Within two years he was walking again, but his dreams of a career in soccer were gone, mercifully replaced by a new dream of becoming a songwriter. He took his first song to a Madrid recording studio, hoping to find a singer to record it.
"Why don't you perform it yourself?" asked the studio manager.
The young man, who 20 years later would receive the only Diamond Record Award from the Guinness Book of World Records for selling more records in more languages than any other singer in musical history, replied simply, "Because I'm not a singer."
However, Julio took his song, "La vida sigue igual" (Life Goes On) and his voice to the Benidorm, Spain's top song festival, where he won the competition, launching what has been called "a serenade to the world that has never ended."
That serenade now includes 2,650 gold and platinum records and 77 albums, of which he has sold 260 million. His first recording in English, "1100 Bel Air Place," released in 1984, quickly went multiplatinum and became an important link between American and European music. Along with English and, of course, his native Spanish, he has recorded songs in Portuguese, French, German, Italian, Japanese, and Tagalog.

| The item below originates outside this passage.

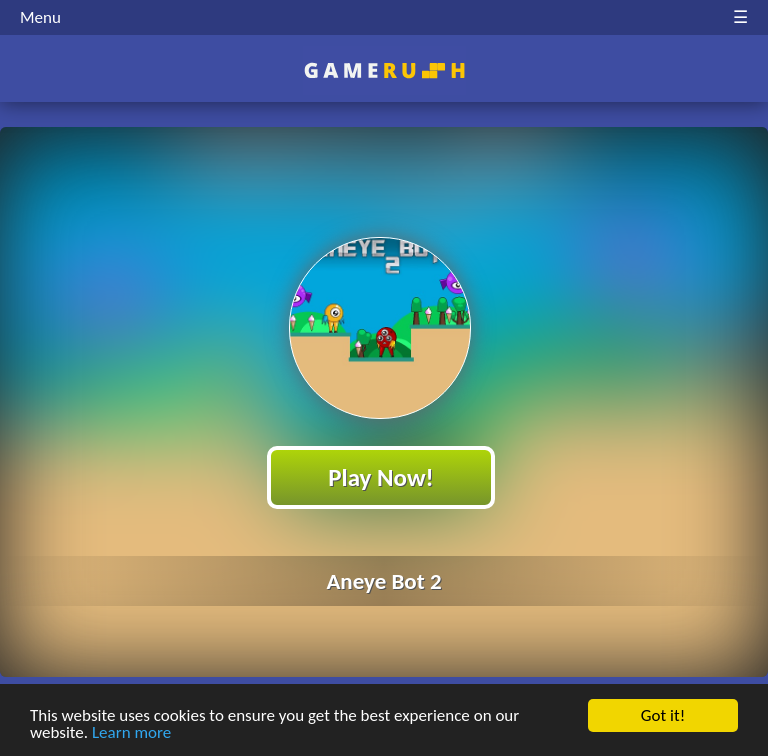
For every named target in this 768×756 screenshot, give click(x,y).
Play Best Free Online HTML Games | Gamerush (384, 70)
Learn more (131, 734)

In the recording studio he is a meticulous artist, a sharp critic of himself, evaluating each note and word for its overall effect. The result of such vigilance is reflected in the fact that his most recent album, his 77th, may prove to be his most significant. He has co-written ten songs with Estefano and added songs by Ruben Blades, Robi Rosa, and Alejandro Sanz. Julio has never rested on his laurels.
Julio never became that professional soccer player or that career diplomat, but in 1989, he was appointed Special Representative for the Performing Arts for UNICEF, a position he cherishes, because it presents an opportunity to give something back to a world that has been so generous to him.